Published on 25th July 2018
Galasphere 347 – Galasphere 347
This year four musicians have come together to create an album full of Anglo-Scandinavian influenced symphonic rock, the members’ pedigrees including White Willow, Henry Fool, Änglagård, Tim Bowness’ band, Weserbandland and Necromonkey. These experiences shine through this music, enhancing and helping to develop the songs, taking them to another level.
The album was recorded across three countries, Sweden, Norway and the U.K., and was sensitively mixed by Jacob Holm-Lupo at Dude Ranch Studios, Sandoya in Norway. Mastering was completed by Andy Jackson, who is well known for his work with Pink Floyd. The album takes the form of three long form songs over forty-one minutes. The songs have an epic, widescreen and cinematic feel; each piece is a cohesive whole which moves seamlessly from beginning to end. The music is melodic, beautiful at times, carefully constructed with all players at the top of their game, giving the listener a very satisfying experience.
Lyrically it’s a loose concept about a night out in a city, the anticipation and disappointments, the pleasures and the pain, the love and the loss. The sound quality is excellent, the balance between all instruments helps to identify the vintage and unusual instrumentation used, including Mellotrons, Moogs, Oberheims and Korgs, along with Stratocasters and Les Pauls. Throw in some Gizmotrons, glockenspeils and a Stylophone and we get an interesting musical landscape.
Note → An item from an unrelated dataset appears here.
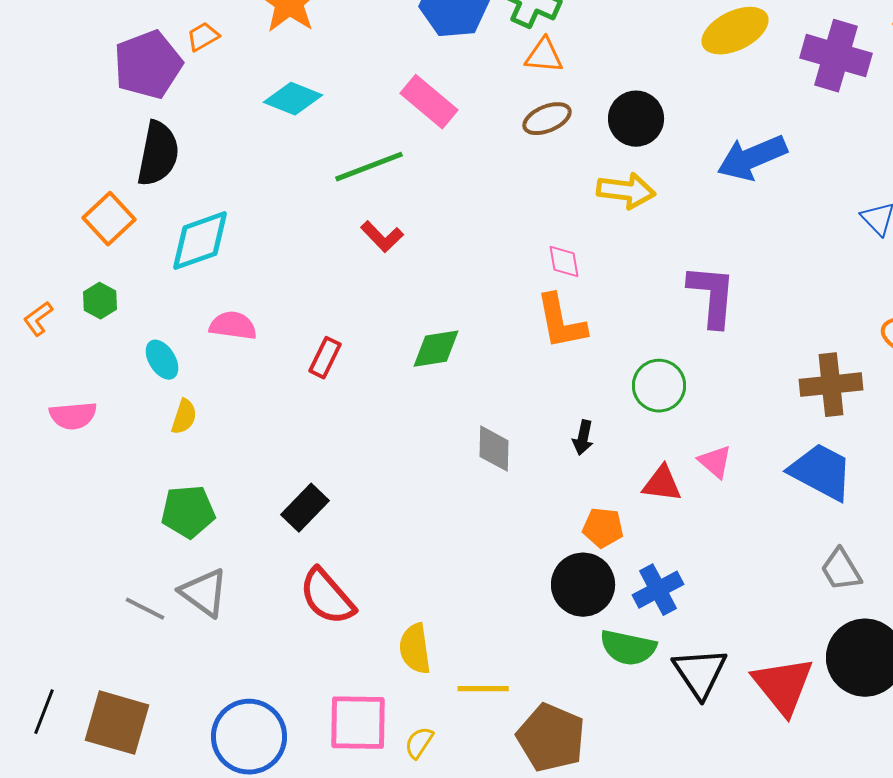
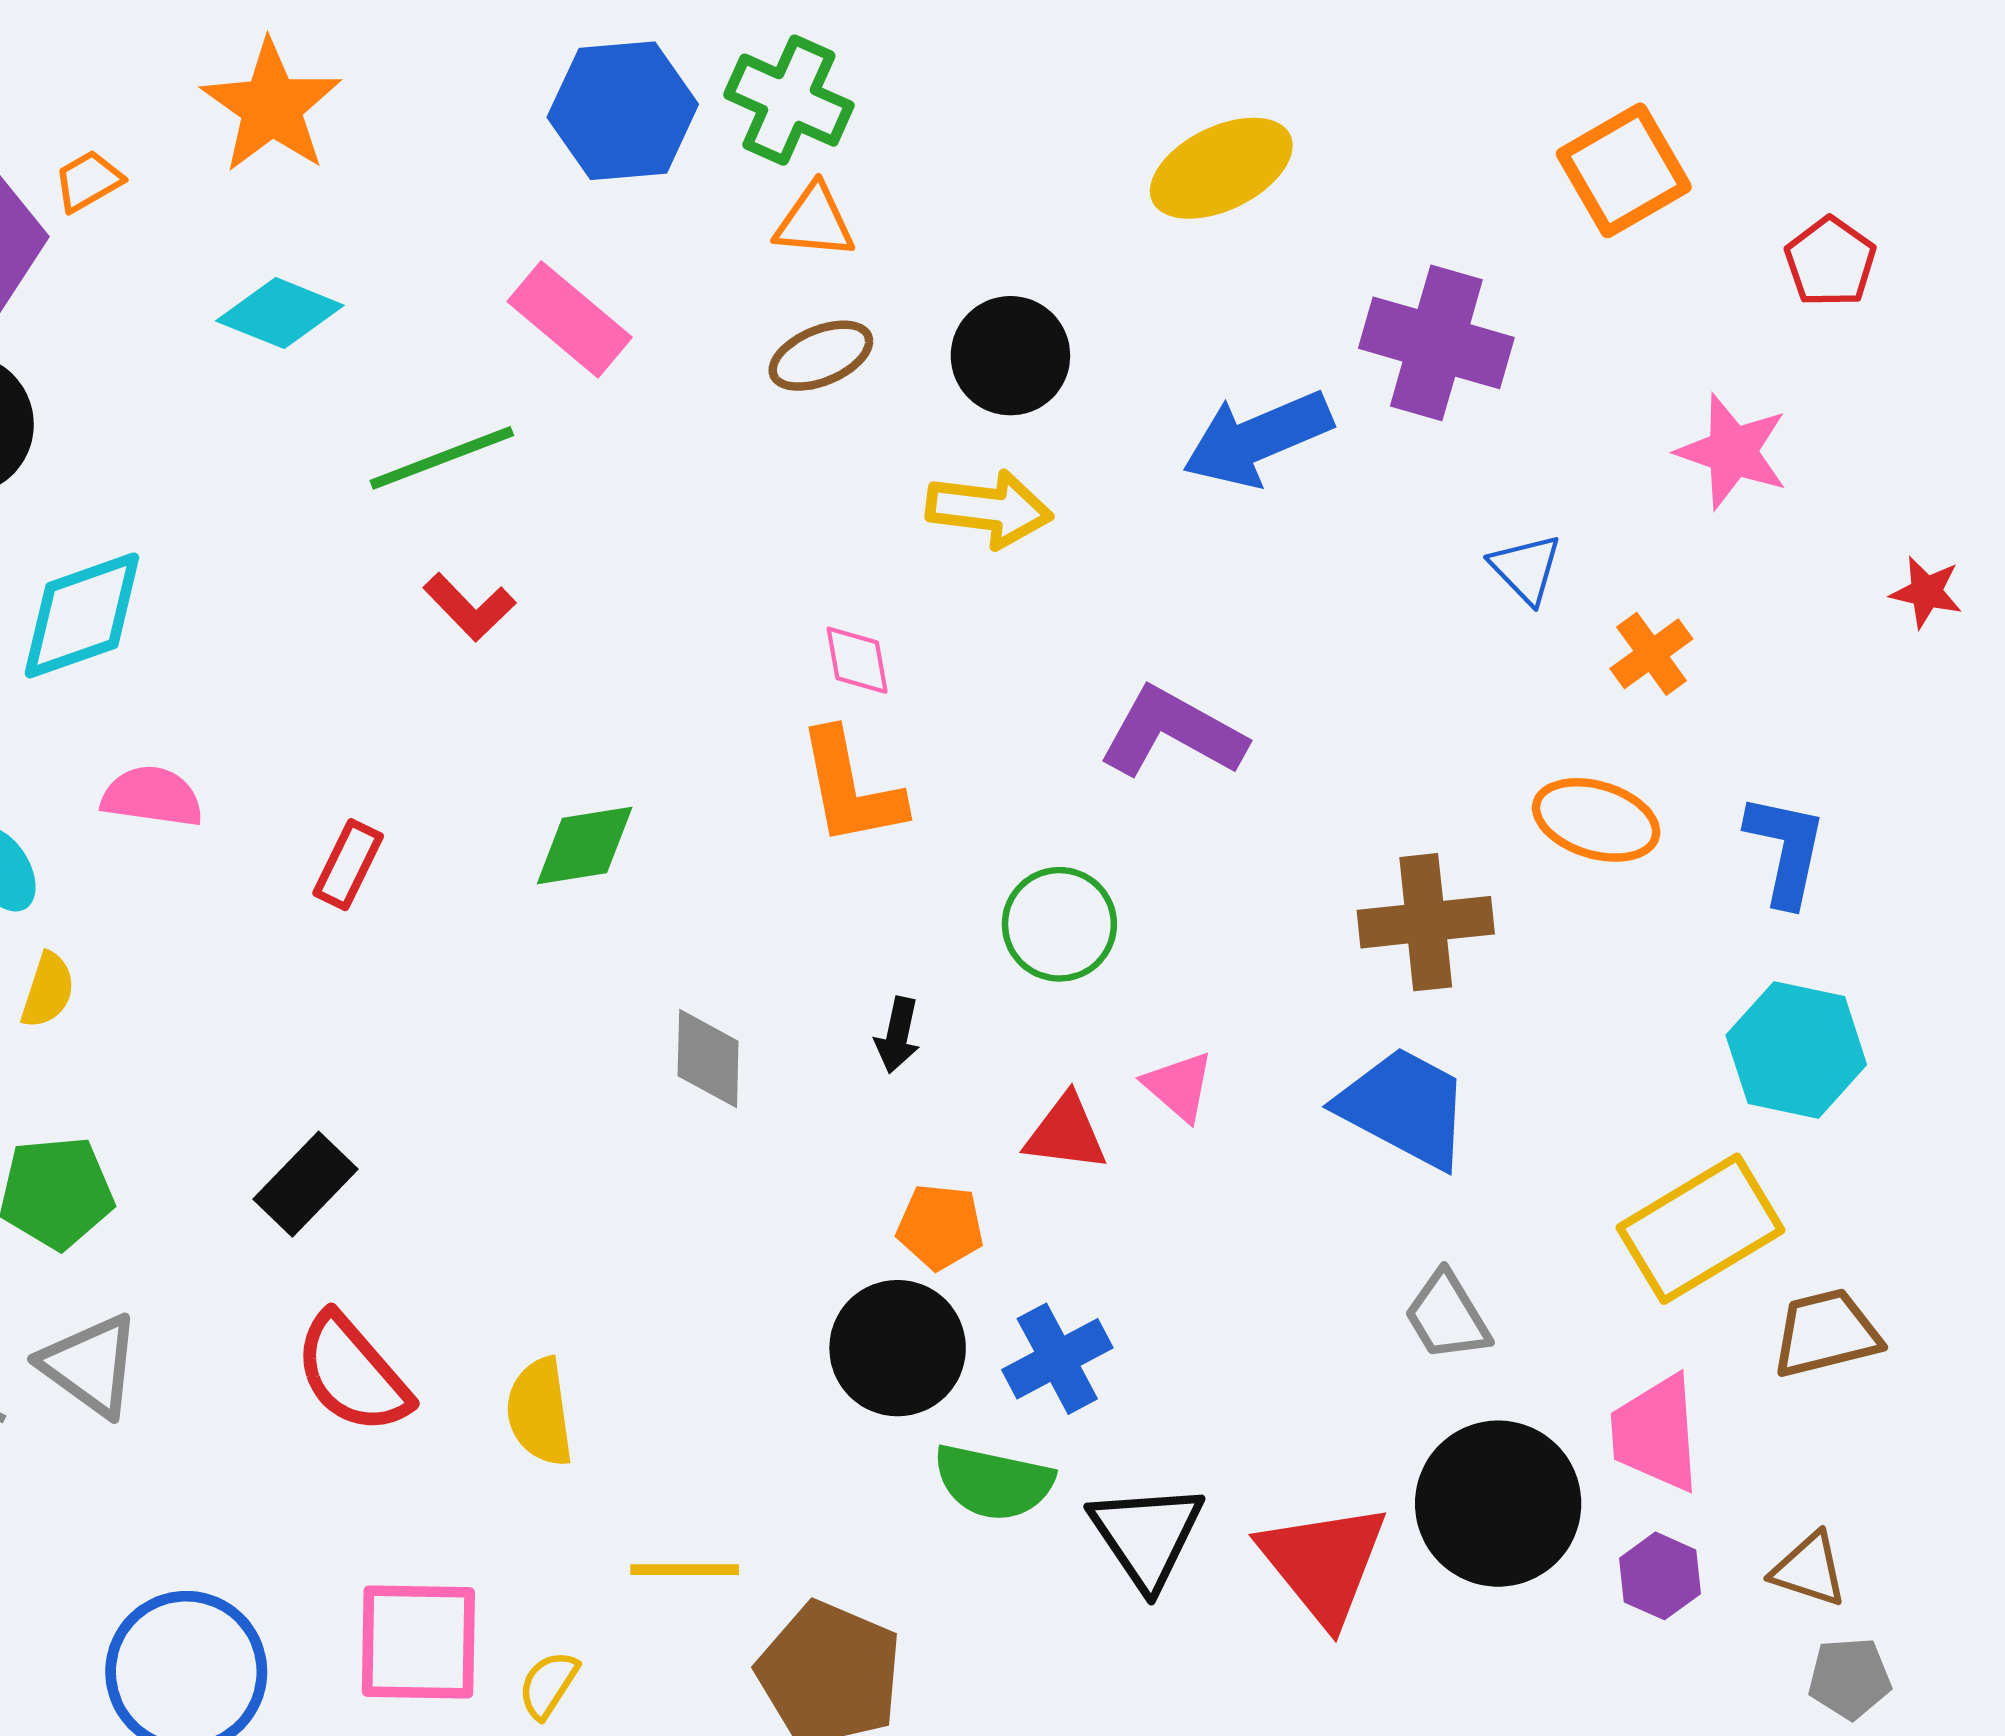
purple cross: (836, 56) -> (1436, 343), moved
purple L-shape: (712, 296) -> (1172, 733), turned -66
yellow semicircle: (415, 649) -> (540, 1412), moved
The album opens with the ten minute The Voice of Beauty Drowned, melodic and atmospheric before the vocals begin and take the song forward with some excellent bass lines, drum support and washes of keyboards. There is some beautiful flute here also. At around six minutes sound effects, which appear to be a helicopter, introduce a change of pace with some prominent keyboards, not changing the melodic feel of the song, just enhancing the scope of this well-paced piece.
The Fallen Angel is again well paced and melodic, at the start the vocals are reminiscent of Tim Bowness in their delivery, the song developing well. There is some lovely use of what appears to be a trumpet and at around ten minute we are treated to a little pop/rock vibe with a section that is reminiscent of Simple Minds. Barbarella’s Lover ends the album, kicking off with a gentle piano and vocal before the bass and drums come in with a pulsating rhythm, supported by keyboards and guitar to drive the song forward. The mix makes excellent use of the Seventies trend with the then new stereo format where the instruments phase between left and right speakers. Here it starts with Mattias Olsson’s drums appearing in one speaker then the next, the effect continuing with the keyboards, making headphone listening special. That said, these effects are not over done, just enough to enhance the experience.
This is an album full of texture, scope and depth, vintage sounds all given a modern production twist, well written and beautifully played. The three tracks appear to pass quickly and this encouraged me to hit the replay button, each play revealing more. This is a great piece of Anglo-Scandinavian symphonic prog rock, which you need to hear; glad I had the chance to review this album, it is has been an excellent find.
01. The Voice Of Beauty Drowned (10:43)
02. The Fallen Angel (15:35)
03. Barbarella’s Lover (15:18)
Total time – 41:36
Stephen James Bennett – Vocals, Keyboards, Guitars, Bass Pedals
Ketil Vestrum Einarsen – Keyboards, Programming, Flute
Jacob Holm-Lupo – Guitar, Bass
Mattias Olsson – Drums, Keyboards, Guitars, Bass Pedals
Record Label: Karisma Records
Country of Origin: Norway/Sweden/U.K.